▶ PROBLEM TO SOLVE: Only the lines of the listing below that run from the line with "További bejegyzések" through the line with "Najniższa cena produktu" are to be set down, word for word. Pictures stay out.

▶ RECORDS FOR THE EXERCISE:
Segment Open

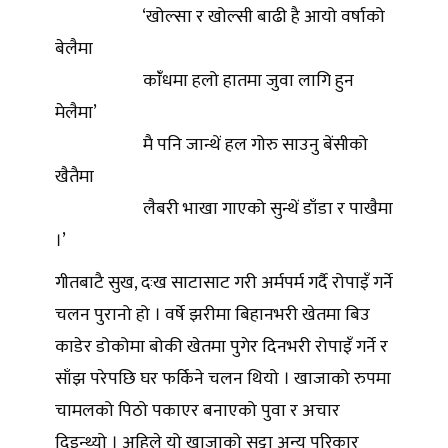
‘खोल्सा र खोल्सी बाढी है आयो वर्षाको
बेलैमा
कांँधमा हलो हातमा जुवा लागि हुन
मेलैमा’
मै पनि जान्थें हल गोरु साउनु बेंसीको
खैतैमा
लैबरी भाखा गाएको सुन्थें डाँडा र पाखैमा
।’
गीतबाटै सुख, दःख साटासाट गरी अर्मपर्म गर्दै रोपाइँ गर्ने
चलन पुरानो हो । वर्षे झरीमा बिहानभरी खेतमा बिउ
काडेर डोकोमा बोकी खेतमा पुगेर दिनभरी रोपाइँ गर्ने र
साँझ परेपछि घर फर्किने चलन थियो । खाजाको रुपमा
चामलको पिठो पकाएर बनाएको पुवा र अचार
दिइन्थ्यो । अहिले यो खाजाको सट्टा अन्य परिकार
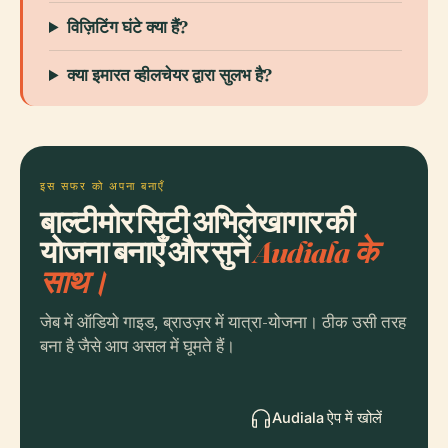
विज़िटिंग घंटे क्या हैं?
क्या इमारत व्हीलचेयर द्वारा सुलभ है?
इस सफर को अपना बनाएँ
बाल्टीमोर सिटी अभिलेखागार की
योजना बनाएँ और सुनें
Audiala के
साथ।
जेब में ऑडियो गाइड, ब्राउज़र में यात्रा-योजना। ठीक उसी तरह
बना है जैसे आप असल में घूमते हैं।
Audiala ऐप में खोलें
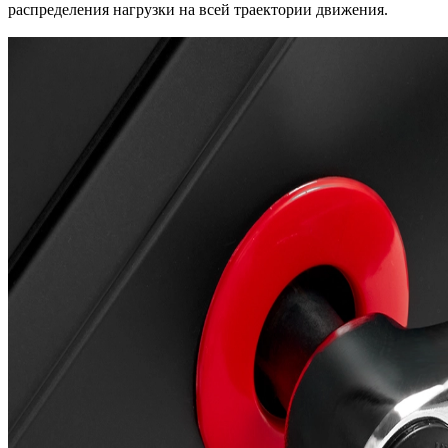
распределения нагрузки на всей траектории движения.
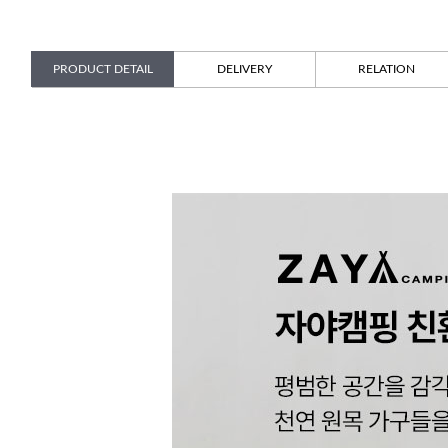
PRODUCT DETAIL
DELIVERY
RELATION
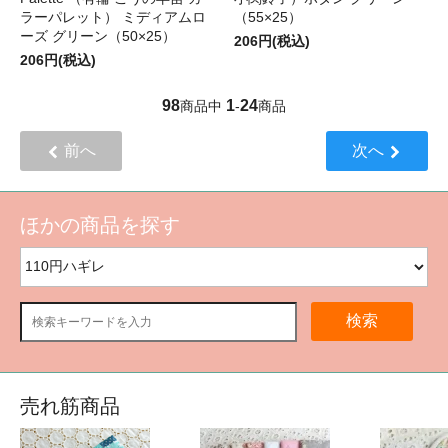
ラーパレット） ミディアムロ
（55×25）
ーズ グリーン（50×25）
206円(税込)
206円(税込)
98
1
24
商品中
-
商品
前へ
次へ
ほかの商品を探す
検索
売れ筋商品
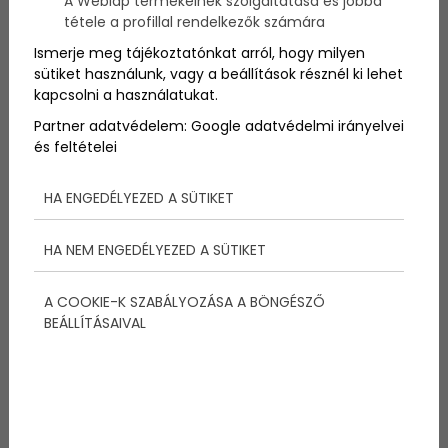
A Weblap termékeinek szolgáltatása és jobbá
"tabu"
ruhadarab
van, amik ugyanolyan jól állnak
tétele a profillal rendelkezők számára
molettebb testalkatú
hölgyeken is, mint a
vékonyabbakon.
Ismerje meg tájékoztatónkat arról, hogy milyen
sütiket használunk, vagy a beállítások résznél ki lehet
kapcsolni a használatukat.
Partner adatvédelem:
Google adatvédelmi irányelvei
és feltételei
Megosztás:
HA ENGEDÉLYEZED A SÜTIKET
HA NEM ENGEDÉLYEZED A SÜTIKET
További bejegyzések
A COOKIE-K SZABÁLYOZÁSA A BÖNGÉSZŐ
BEÁLLÍTÁSAIVAL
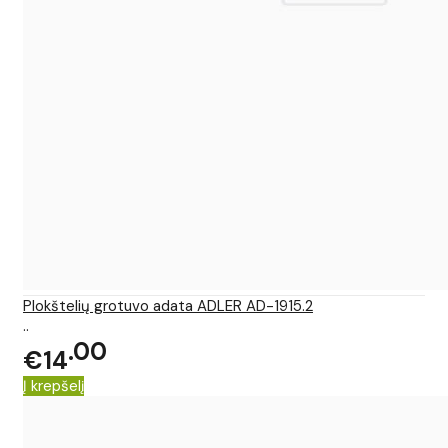
Plokštelių grotuvo adata ADLER AD-1915.2
..
00
€14
Į krepšelį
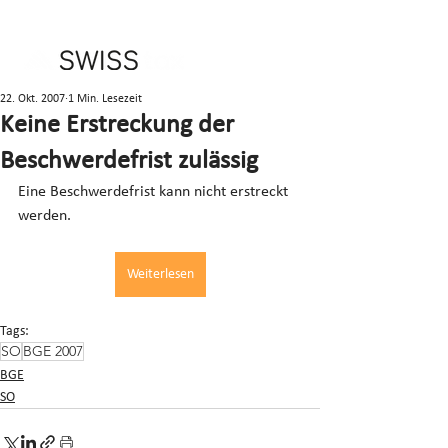
22. Okt. 2007
1 Min. Lesezeit
Keine Erstreckung der
Beschwerdefrist zulässig
Eine Beschwerdefrist kann nicht erstreckt 
werden.
Weiterlesen
Tags:
SO
BGE 2007
BGE
SO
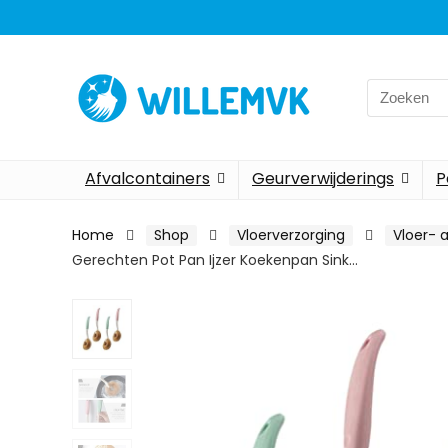
Search
for:
Afvalcontainers
Geurverwijderings
P
Home
Shop
Vloerverzorging
Vloer- 
Gerechten Pot Pan Ijzer Koekenpan Sink…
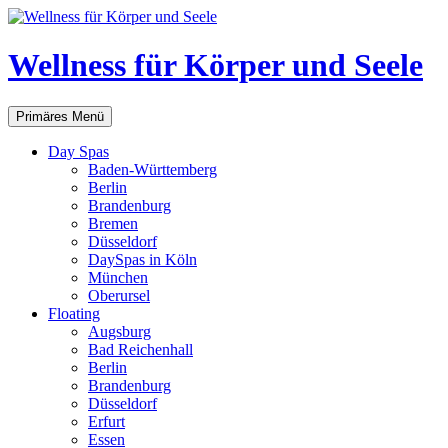
Zum
Inhalt
springen
Wellness für Körper und Seele
Suchen
Primäres Menü
Day Spas
Baden-Württemberg
Berlin
Brandenburg
Bremen
Düsseldorf
DaySpas in Köln
München
Oberursel
Floating
Augsburg
Bad Reichenhall
Berlin
Brandenburg
Düsseldorf
Erfurt
Essen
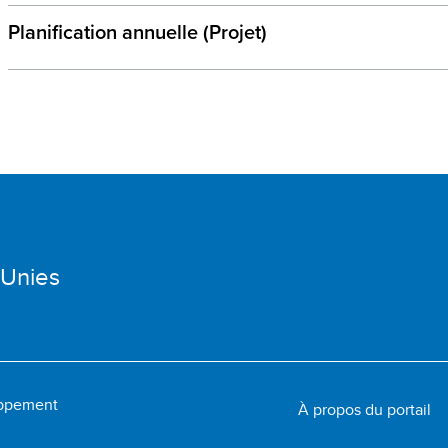
Planification annuelle (Projet)
 Unies
oppement
À propos du portail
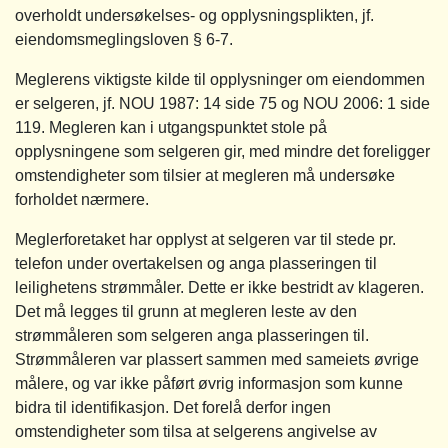
overholdt undersøkelses- og opplysningsplikten, jf.
eiendomsmeglingsloven § 6-7.
Meglerens viktigste kilde til opplysninger om eiendommen
er selgeren, jf. NOU 1987: 14 side 75 og NOU 2006: 1 side
119. Megleren kan i utgangspunktet stole på
opplysningene som selgeren gir, med mindre det foreligger
omstendigheter som tilsier at megleren må undersøke
forholdet nærmere.
Meglerforetaket har opplyst at selgeren var til stede pr.
telefon under overtakelsen og anga plasseringen til
leilighetens strømmåler. Dette er ikke bestridt av klageren.
Det må legges til grunn at megleren leste av den
strømmåleren som selgeren anga plasseringen til.
Strømmåleren var plassert sammen med sameiets øvrige
målere, og var ikke påført øvrig informasjon som kunne
bidra til identifikasjon. Det forelå derfor ingen
omstendigheter som tilsa at selgerens angivelse av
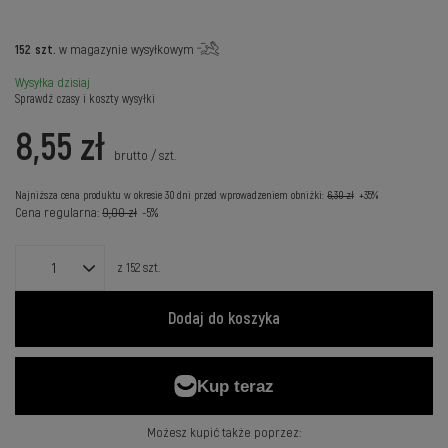
152
szt.
w magazynie wysyłkowym
Wysyłka
dzisiaj
Sprawdź czasy i koszty wysyłki
8,55 zł
brutto
/
szt.
Najniższa cena produktu w okresie 30 dni przed wprowadzeniem obniżki:
6,30 zł
+35%
Cena regularna:
9,00 zł
-5%
z
152
szt.
Dodaj do koszyka
Możesz kupić także poprzez:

Segment Closed

▶ ANSWER TO THIS EXERCISE:
További bejegyzések
A COOKIE-K SZABÁLYOZÁSA A BÖNGÉSZŐ
BEÁLLÍTÁSAIVAL
Plokštelių grotuvo adata ADLER AD-1915.2
..
00
€14
Į krepšelį
22. Okt. 2007
1 Min. Lesezeit
Keine Erstreckung der
Beschwerdefrist zulässig
Eine Beschwerdefrist kann nicht erstreckt 
werden.
Weiterlesen
Tags:
SO
BGE 2007
BGE
SO
Search
for:
Afvalcontainers
Geurverwijderings
P
Home
Shop
Vloerverzorging
Vloer- 
Gerechten Pot Pan Ijzer Koekenpan Sink…
Zum
Inhalt
springen
Wellness für Körper und Seele
Suchen
Primäres Menü
Day Spas
Baden-Württemberg
Berlin
Brandenburg
Bremen
Düsseldorf
DaySpas in Köln
München
Oberursel
Floating
Augsburg
Bad Reichenhall
Berlin
Brandenburg
Düsseldorf
Erfurt
Essen
Planification annuelle (Projet)
 Unies
oppement
À propos du portail
overholdt undersøkelses- og opplysningsplikten, jf.
eiendomsmeglingsloven § 6-7.
Meglerens viktigste kilde til opplysninger om eiendommen
er selgeren, jf. NOU 1987: 14 side 75 og NOU 2006: 1 side
119. Megleren kan i utgangspunktet stole på
opplysningene som selgeren gir, med mindre det foreligger
omstendigheter som tilsier at megleren må undersøke
forholdet nærmere.
Meglerforetaket har opplyst at selgeren var til stede pr.
telefon under overtakelsen og anga plasseringen til
leilighetens strømmåler. Dette er ikke bestridt av klageren.
Det må legges til grunn at megleren leste av den
strømmåleren som selgeren anga plasseringen til.
Strømmåleren var plassert sammen med sameiets øvrige
målere, og var ikke påført øvrig informasjon som kunne
bidra til identifikasjon. Det forelå derfor ingen
omstendigheter som tilsa at selgerens angivelse av
152
szt.
w magazynie wysyłkowym
Wysyłka
dzisiaj
Sprawdź czasy i koszty wysyłki
8,55 zł
brutto
/
szt.
Najniższa cena produktu w okresie 30 dni przed wprowadzeniem obniżki:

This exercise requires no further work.